Учительница, видя, что собрание может выйти из-под контроля, тут же вмешалась.
Итак, выдвинуты две кандидатуры, — подытожила она. — Никита Петров и Володя Рабов. Ещё будут предложения?
Класс как будто онемел. Раб стоял за своей партой и обводил всех таким взглядом, от которого становилось жутко.
Тогда давайте голосовать. Кто за Никиту, прошу поднять руку, — скомандовала учительница.
Раб продолжал сверлить всех своими глазами. Из всего класса поднялась всего одна Мишкина рука.
Кто против? — спросила учительница.
Класс не реагировал на её слова.
Кто за Володю Рабова?
Раб поднял свою руку вверх. По мере того, как он обводил взглядом класс, руки учеников послушно поднимались вверх. Только одна Мишкина рука не послушалась Раба и осталась лежать на парте.

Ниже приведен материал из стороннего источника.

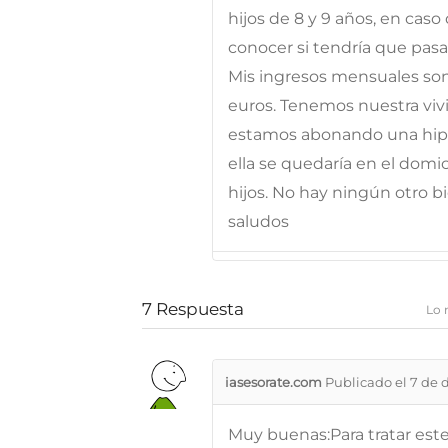
hijos de 8 y 9 años, en caso
conocer si tendría que pas
Mis ingresos mensuales son 
euros. Tenemos nuestra viv
estamos abonando una hipo
ella se quedaría en el domici
hijos. No hay ningún otro b
saludos
7
Respuesta
Lo 
iasesorate.com
Publicado el 7 de 
Muy buenas:Para tratar este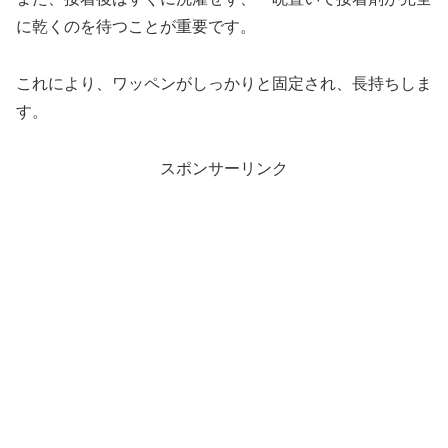
に乾くのを待つことが重要です。
これにより、ワッペンがしっかりと固定され、長持ちしま
す。
スポンサーリンク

Кто против? — продолжала учительница.
Мишкина рука молнией взметнулась вверх.
Нельзя ему старостой, — кричал он. — Он же злой, разве вы этого не видите?
Однако изменить уже было ничего невозможно. Решение было принято подавляющим числом голосов. Раб даже не обернулся на Мишкин выкрик. Он сидел рядом со мной совершенно спокойно. Только перед самым концом классного часа он повернулся ко мне и сказал:
А ты говорил, что у нас нет главных. Запомни, главный должен быть везде, и в нашем классе главный — я.
На следующий день Мишка не пришёл в школу. Не было его и всю следующую неделю.
Надо бы навестить Мишку, — как-то предложил Никита.
Вот ты и навести его сегодня, — сказал ему Раб.
Я не могу, у меня бассейн сегодня. Может быть, кого-нибудь другого попросим?
Никого просить не надо, — возразил Раб. — Это не просьба, а приказ. Ничего с твоим бассейном не случится. Сходишь сегодня к Мишке, а завтра доложишь. Потом купайся в своём бассейне, сколько тебе хочется.
Утром Никита вошёл в класс, когда все ребята сидели за своими партами. Учительницы ещё не было. Проходя мимо Раба, он остановился.
У него сотрясение мозга. Его избили, когда он в школу шёл.
Кто избил? — спросил Раб.
Он не знает. На него сзади напали. Его мама в милицию ходила, но они никого не нашли. Мишка ничего им рассказать не может.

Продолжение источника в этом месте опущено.